Bikur Cholim staffers plead to keep hospital going

J'lem hospital could be run without debts if it were stabilized with a NIS 30m. requested state allotment.

Bikur Cholim Protest 311 (photo credit: Yossi Lipsitz)
Bikur Cholim Protest 311
(photo credit: Yossi Lipsitz)
More than 200 doctors, nurses and other staff members and their families at Jerusalem’s Bikur Cholim Hospital demonstrated in the center of town on Sunday to plead for a NIS 30 million state grant to keep the hospital from closing in two weeks.
The demonstration was held at the corner of Jaffa Road and Rehov Strauss, the intersection where – on August 9, 2001 – they saved lives following the suicide bombing in the Sbarro restaurant that killed 15 civilians and wounded 130. As the only hospital in the city center, Bikur Cholim staffers ran to the site when they heard the massive explosion a block away and immediately treated victims.
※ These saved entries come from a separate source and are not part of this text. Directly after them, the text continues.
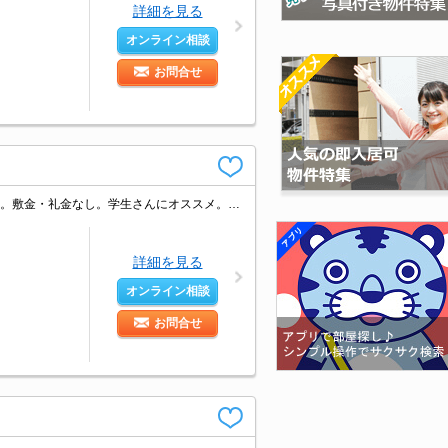
詳細を見る
オンライン相談
お問合せ
仲介手数料家賃の0.55ヵ月分(税込)。室内に洗濯機置場あり。TVインターホン付き。敷金・礼金なし。学生さんにオススメ。「エイブル学割」利用可能物件です。魅力的な賃料。
詳細を見る
オンライン相談
お問合せ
The protesters wore white coats and held stretchers as if to say that this time, the hospital needed to be rescued.
Bikur Cholim, which had suffered from poor management over the years, the abandonment by owner Arkadi Gaydamak and even alleged theft by the former head of the voluntary organization that ran it, has 700 employees and 200 inpatient beds. The staff have in recent months made a NIS 1.1m.-a-month loan from their salaries to management to keep the hospital running, but this cannot continue.
Israel Medical Association chairman Dr. Leonid Eidelman said Bikur Cholim could be run without debts if it were stabilized with the NIS 30m. requested state allotment.
The Treasury has so far remained mum, while the Health Ministry supports the continuation of the hospital’s operations but has no money to give. The staffers called on Prime Minister and Health Minister Binyamin Netanyahu to intervene immediately.